=== DATA SHOWN ===

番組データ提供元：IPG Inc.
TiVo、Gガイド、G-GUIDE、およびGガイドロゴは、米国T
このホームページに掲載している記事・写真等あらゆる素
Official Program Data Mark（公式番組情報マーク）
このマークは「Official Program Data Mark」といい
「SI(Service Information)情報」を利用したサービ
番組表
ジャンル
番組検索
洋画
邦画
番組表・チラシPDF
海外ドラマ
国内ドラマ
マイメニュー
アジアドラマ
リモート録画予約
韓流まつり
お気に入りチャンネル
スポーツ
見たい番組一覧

===
=== DATA SHOWN ===

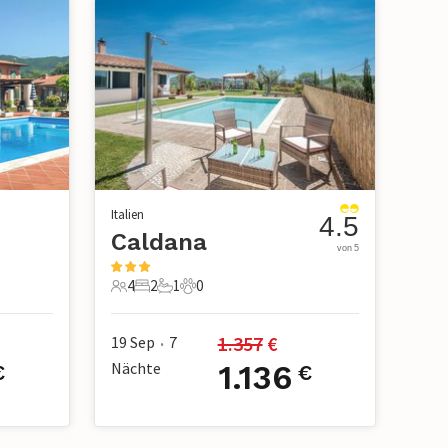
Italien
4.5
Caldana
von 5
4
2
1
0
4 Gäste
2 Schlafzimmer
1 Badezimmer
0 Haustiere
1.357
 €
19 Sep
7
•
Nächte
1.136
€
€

===

* **WORK TO COMPLETE**
Reproduce each line above that contains "Mark".

* **WRITTEN ANSWER**
Official Program Data Mark（公式番組情報マーク）
このマークは「Official Program Data Mark」といい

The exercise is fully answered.